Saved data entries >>
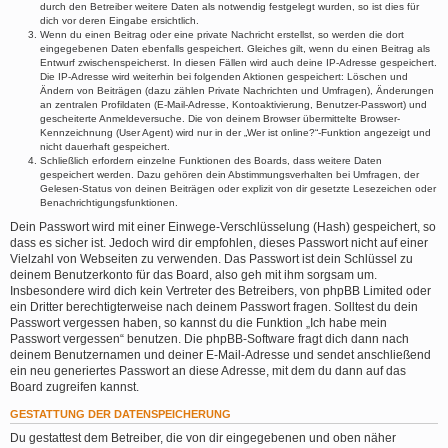
durch den Betreiber weitere Daten als notwendig festgelegt wurden, so ist dies für
dich vor deren Eingabe ersichtlich.
Wenn du einen Beitrag oder eine private Nachricht erstellst, so werden die dort
eingegebenen Daten ebenfalls gespeichert. Gleiches gilt, wenn du einen Beitrag als
Entwurf zwischenspeicherst. In diesen Fällen wird auch deine IP-Adresse gespeichert.
Die IP-Adresse wird weiterhin bei folgenden Aktionen gespeichert: Löschen und
Ändern von Beiträgen (dazu zählen Private Nachrichten und Umfragen), Änderungen
an zentralen Profildaten (E-Mail-Adresse, Kontoaktivierung, Benutzer-Passwort) und
gescheiterte Anmeldeversuche. Die von deinem Browser übermittelte Browser-
Kennzeichnung (User Agent) wird nur in der „Wer ist online?“-Funktion angezeigt und
nicht dauerhaft gespeichert.
Schließlich erfordern einzelne Funktionen des Boards, dass weitere Daten
gespeichert werden. Dazu gehören dein Abstimmungsverhalten bei Umfragen, der
Gelesen-Status von deinen Beiträgen oder explizit von dir gesetzte Lesezeichen oder
Benachrichtigungsfunktionen.
Dein Passwort wird mit einer Einwege-Verschlüsselung (Hash) gespeichert, so
dass es sicher ist. Jedoch wird dir empfohlen, dieses Passwort nicht auf einer
Vielzahl von Webseiten zu verwenden. Das Passwort ist dein Schlüssel zu
deinem Benutzerkonto für das Board, also geh mit ihm sorgsam um.
Insbesondere wird dich kein Vertreter des Betreibers, von phpBB Limited oder
ein Dritter berechtigterweise nach deinem Passwort fragen. Solltest du dein
Passwort vergessen haben, so kannst du die Funktion „Ich habe mein
Passwort vergessen“ benutzen. Die phpBB-Software fragt dich dann nach
deinem Benutzernamen und deiner E-Mail-Adresse und sendet anschließend
ein neu generiertes Passwort an diese Adresse, mit dem du dann auf das
Board zugreifen kannst.
GESTATTUNG DER DATENSPEICHERUNG
Du gestattest dem Betreiber, die von dir eingegebenen und oben näher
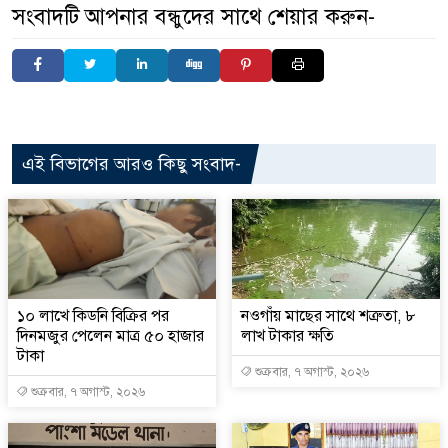
সংবাদটি আপনার বন্ধুদের সাথে শেয়ার করুন-
এই বিভাগের আরও কিছু সংবাদ-
১০ লাখে কিডনি বিক্রির পর
নওগাঁয় মাছের সাথে শত্রুতা, ৮
দিনমজুর পেলেন মাত্র ৫০ হাজার
লাখ টাকার ক্ষতি
টাকা
শুক্রবার, ৭ অগাস্ট, ২০২৬
শুক্রবার, ৭ অগাস্ট, ২০২৬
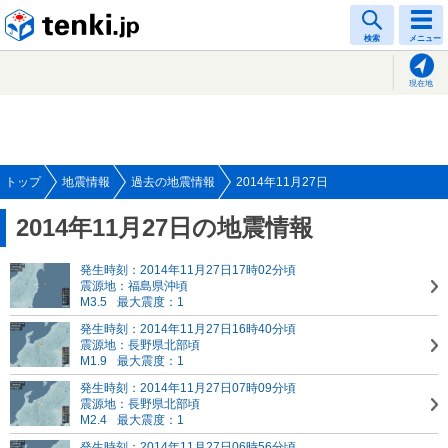
tenki.jp
検索
メニュー
現在地
トップ
地震情報
過去の地震情報
2014年11月27日
2014年11月27日の地震情報
発生時刻：2014年11月27日17時02分頃
震源地：福島県沖頃
M3.5
最大震度：1
発生時刻：2014年11月27日16時40分頃
震源地：長野県北部頃
M1.9
最大震度：1
発生時刻：2014年11月27日07時09分頃
震源地：長野県北部頃
M2.4
最大震度：1
発生時刻：2014年11月27日06時56分頃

PROBLEM STATEMENT >> Copy out every line in the entries above that holds "oder".

SOLUTION TO THIS PROBLEM >>
Wenn du einen Beitrag oder eine private Nachricht erstellst, so werden die dort
Gelesen-Status von deinen Beiträgen oder explizit von dir gesetzte Lesezeichen oder
Insbesondere wird dich kein Vertreter des Betreibers, von phpBB Limited oder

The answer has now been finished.